On-Balance Volume: The Way To Smart Money

What Is On-Balance Volume?

On-balance volume (OBV), a momentum indicator that measures positive and negative volume flow, was developed by Joseph Granville and introduced in 1963 to the technical community inside the pages of his book, "Granville's New Key to Stock Market Profits."

Granville felt that volume was the driving force behind the markets, and designed OBV to project when major moves in the markets would occur. In his book, he described the increase or decrease of his indicator, setting new highs or lows, as "a spring being wound tightly."

Key Takeaways

  • On-balance volume (OBV) is a momentum indicator that measures positive and negative volume flow.
  • Introduced in 1963, the concept of on-balance volume was developed by noted analyst and financial writer Joseph Granville. 
  • The theory posits that when volume increases or decreases dramatically, without significant change in an issue's price, at some point the price "springs" upward or downward.

Understanding On-Balance Volume

Granville went on to explain his theory by stating that when volume increased or decreased dramatically without any significant change in the issue's price, then at some point the price would "spring" upward or downward. It appears that as institutions (pension funds, investment funds, and large trading houses) begin to buy into an issue that retail investors are still selling, volume increases as the price is still slightly falling or leveling out.

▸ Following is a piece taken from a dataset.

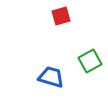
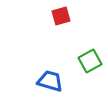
blue trapezoid: moved 1 px left, 4 px down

Over a period of time, volume begins to drive the price upward and the converse then begins to take over as the institutions begin to sell their position and the retail investors begin again to accumulate their positions.

Smart Money

The term "smart money" begins to appear crystal clear—the institutions are buying the stock of the "average Joe" at the bottom and then selling it back to him at or near the top. You can also see how OBV can suggest major trendline turnarounds.
Here is an easy formula explaining OBV:

  • If today's close is greater than yesterday's close, then today's volume is added to yesterday's OBV, and is considered up volume.
  • If today's close is less than yesterday's close, then today's volume is subtracted from yesterday's OBV and it is considered down volume.
  • And if today's close is equal to yesterday's close then today's OBV is equal to yesterday's OBV.

Figure 1: On-Balance Volume

The Bottom Line

It is plain to see the dramatic change in trends in this chart of the Dow Jones Industrial Index from Dec 2000 to Oct 2001. The trends were reversed abruptly and with conviction, as the turmoil of the political and corporate environment led the news headlines that year.